Ten Thousand Pairs of Shoes
This chapter traverses the watershed events of 1984 that presented Kaur, Jaijee, and Bains the choice to recognize their privilege and no longer accept that which they couldn’t immediately change.
While most accounts of Punjab’s conflict begin with 1984, this book closes with that year. To relay the events that jolted the Sikh sense of self, the three main protagonists are joined by various voices as the two timelines running through the earlier chapters converge in the cauldron of this terrible year.

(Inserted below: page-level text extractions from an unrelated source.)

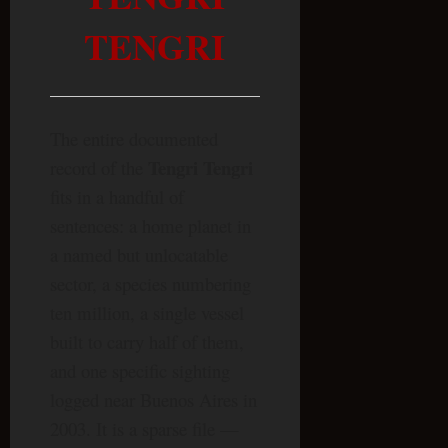
TENGRI
The entire documented
Tengri Tengri
record of the
fits in a handful of
sentences: a home planet in
a named but unlocatable
sector, a species numbering
ten million, a single vessel
built to carry half of them,
and one specific sighting
logged near Buenos Aires in
2003. It is a sparse file —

Though June 1984’s fierce firefight between the militants and the Indian Army was in Amritsar, 1984 was indelibly experienced across Punjab. Sikhs, particularly in traumatized rural Punjab, were overcome with sentiments of betrayal and alienation.
The chapter then travels outside Punjab, from where Punjab’s history is most often written: in November 1984, Indira Gandhi was shot dead, reportedly by her Sikh bodyguards. Anti-Sikh pogroms, radiating out from the capital city of New Delhi, claimed thousands of lives. The political currency of the November 1984 carnage then won Gandhi’s son and the Congress Party a landslide election victory, unmatched since.
The immediate effect on the Sikh psyche was unmistakable: the year 1984 was an end and a beginning.